▸ **Saved entries**
===

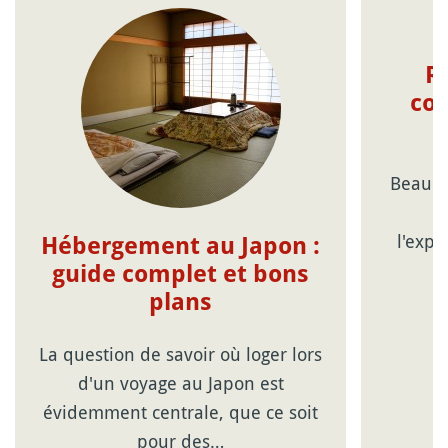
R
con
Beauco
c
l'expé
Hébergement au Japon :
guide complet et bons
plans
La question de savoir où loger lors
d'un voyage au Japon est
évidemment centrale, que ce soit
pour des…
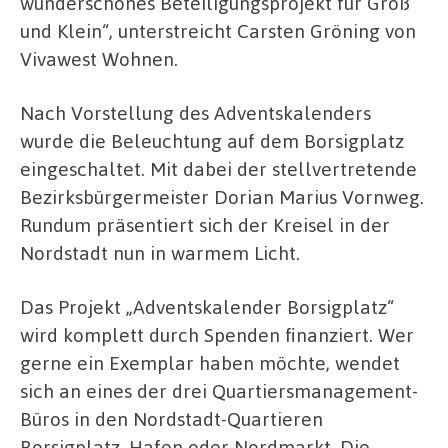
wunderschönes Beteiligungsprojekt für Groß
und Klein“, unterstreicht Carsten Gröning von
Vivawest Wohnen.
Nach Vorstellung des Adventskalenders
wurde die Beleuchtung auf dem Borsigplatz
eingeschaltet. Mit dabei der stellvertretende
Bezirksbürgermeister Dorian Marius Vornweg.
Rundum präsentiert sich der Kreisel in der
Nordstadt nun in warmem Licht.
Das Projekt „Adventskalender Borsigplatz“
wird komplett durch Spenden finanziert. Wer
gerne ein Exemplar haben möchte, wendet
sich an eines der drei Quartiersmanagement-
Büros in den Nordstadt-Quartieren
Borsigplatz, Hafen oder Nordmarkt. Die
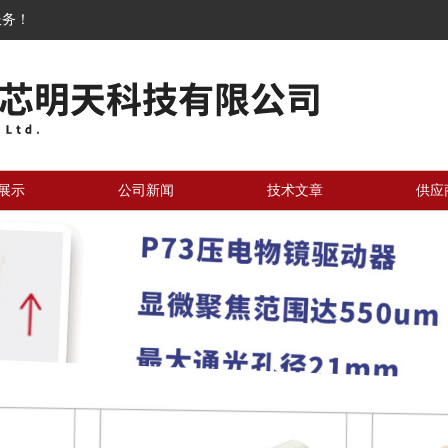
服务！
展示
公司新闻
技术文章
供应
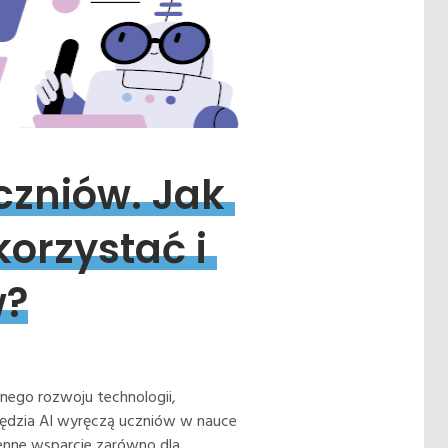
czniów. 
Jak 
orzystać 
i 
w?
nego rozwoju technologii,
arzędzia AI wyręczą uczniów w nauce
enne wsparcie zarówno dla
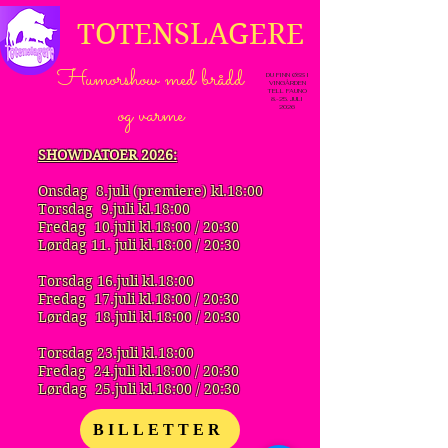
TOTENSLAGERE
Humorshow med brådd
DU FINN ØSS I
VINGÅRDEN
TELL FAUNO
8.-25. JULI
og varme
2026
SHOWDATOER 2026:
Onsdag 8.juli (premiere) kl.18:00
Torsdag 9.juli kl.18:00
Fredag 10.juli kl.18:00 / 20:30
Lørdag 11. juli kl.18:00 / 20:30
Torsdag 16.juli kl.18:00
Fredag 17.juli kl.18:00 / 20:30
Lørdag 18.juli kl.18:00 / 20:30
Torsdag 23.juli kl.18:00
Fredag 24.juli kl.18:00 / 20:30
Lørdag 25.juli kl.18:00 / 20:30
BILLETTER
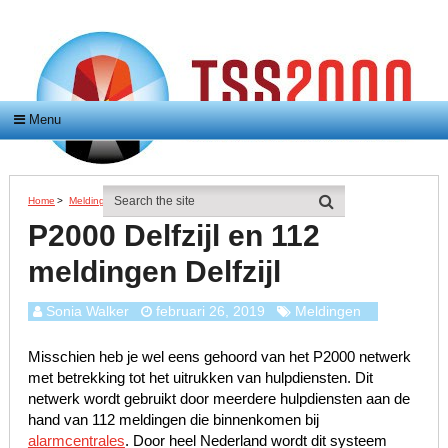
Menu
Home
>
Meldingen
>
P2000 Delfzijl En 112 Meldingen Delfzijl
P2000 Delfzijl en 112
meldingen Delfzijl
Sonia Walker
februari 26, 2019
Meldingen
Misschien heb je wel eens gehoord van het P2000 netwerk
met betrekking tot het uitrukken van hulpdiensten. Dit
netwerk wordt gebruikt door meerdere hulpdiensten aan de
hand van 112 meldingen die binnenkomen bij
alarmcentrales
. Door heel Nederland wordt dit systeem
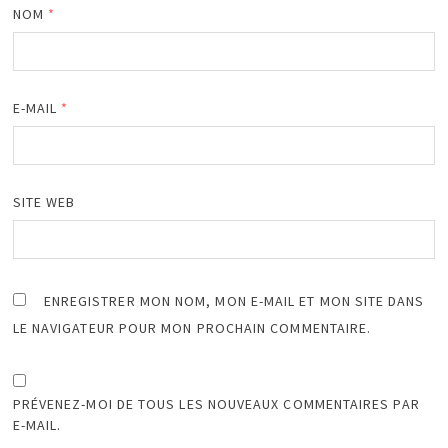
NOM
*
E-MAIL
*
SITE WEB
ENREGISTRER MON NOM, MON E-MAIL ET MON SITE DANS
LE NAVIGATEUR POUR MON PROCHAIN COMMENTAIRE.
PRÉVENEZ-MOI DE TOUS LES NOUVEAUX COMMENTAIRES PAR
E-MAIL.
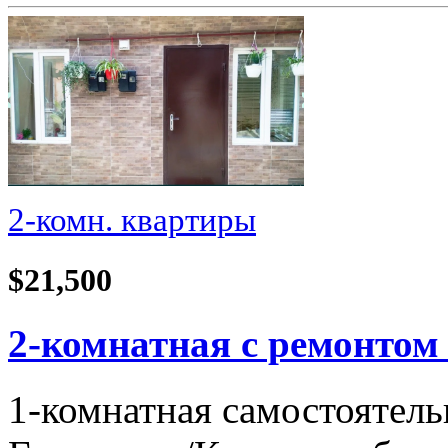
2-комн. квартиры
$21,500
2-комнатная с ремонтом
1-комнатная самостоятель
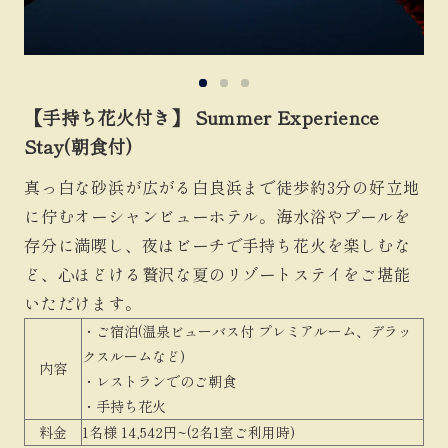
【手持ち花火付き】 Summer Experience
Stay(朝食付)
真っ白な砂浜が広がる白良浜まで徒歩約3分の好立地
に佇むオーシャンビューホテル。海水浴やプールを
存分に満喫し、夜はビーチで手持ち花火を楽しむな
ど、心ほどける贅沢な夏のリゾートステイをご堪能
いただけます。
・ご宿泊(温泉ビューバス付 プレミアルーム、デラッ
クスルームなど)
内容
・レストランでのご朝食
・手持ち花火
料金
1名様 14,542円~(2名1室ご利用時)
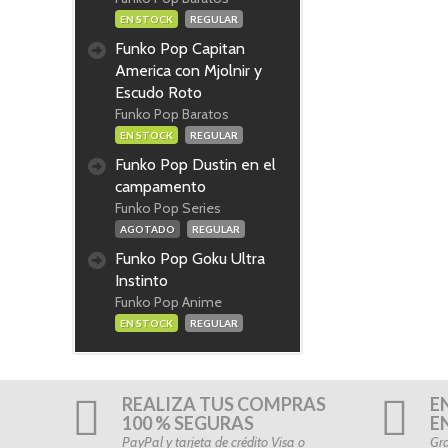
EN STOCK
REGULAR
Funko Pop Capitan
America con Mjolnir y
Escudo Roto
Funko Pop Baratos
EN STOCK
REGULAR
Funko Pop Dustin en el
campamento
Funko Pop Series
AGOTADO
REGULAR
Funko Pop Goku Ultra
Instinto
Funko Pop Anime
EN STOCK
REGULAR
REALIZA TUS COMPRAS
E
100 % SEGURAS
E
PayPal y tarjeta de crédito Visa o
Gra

===

With the pictures removed from your copy, retype the lines above from the one that contains "Büros in den Nordstadt-Quartieren" through the one that contains "2-комнатная с ремонтом", exactly.

▸ **ANSWER BOX**
Büros in den Nordstadt-Quartieren
Borsigplatz, Hafen oder Nordmarkt. Die
服务！
展示
公司新闻
技术文章
供应
czniów. 
Jak 
orzystać 
i 
w?
nego rozwoju technologii,
arzędzia AI wyręczą uczniów w nauce
enne wsparcie zarówno dla
TOTENSLAGERE
Humorshow med brådd
DU FINN ØSS I
VINGÅRDEN
TELL FAUNO
8.-25. JULI
og varme
2026
SHOWDATOER 2026:
Onsdag 8.juli (premiere) kl.18:00
Torsdag 9.juli kl.18:00
Fredag 10.juli kl.18:00 / 20:30
Lørdag 11. juli kl.18:00 / 20:30
Torsdag 16.juli kl.18:00
Fredag 17.juli kl.18:00 / 20:30
Lørdag 18.juli kl.18:00 / 20:30
Torsdag 23.juli kl.18:00
Fredag 24.juli kl.18:00 / 20:30
Lørdag 25.juli kl.18:00 / 20:30
BILLETTER
Menu
Home
>
Meldingen
>
P2000 Delfzijl En 112 Meldingen Delfzijl
P2000 Delfzijl en 112
meldingen Delfzijl
Sonia Walker
februari 26, 2019
Meldingen
Misschien heb je wel eens gehoord van het P2000 netwerk
met betrekking tot het uitrukken van hulpdiensten. Dit
netwerk wordt gebruikt door meerdere hulpdiensten aan de
hand van 112 meldingen die binnenkomen bij
alarmcentrales
. Door heel Nederland wordt dit systeem
NOM
*
E-MAIL
*
SITE WEB
ENREGISTRER MON NOM, MON E-MAIL ET MON SITE DANS
LE NAVIGATEUR POUR MON PROCHAIN COMMENTAIRE.
PRÉVENEZ-MOI DE TOUS LES NOUVEAUX COMMENTAIRES PAR
E-MAIL.
2-комн. квартиры
$21,500
2-комнатная с ремонтом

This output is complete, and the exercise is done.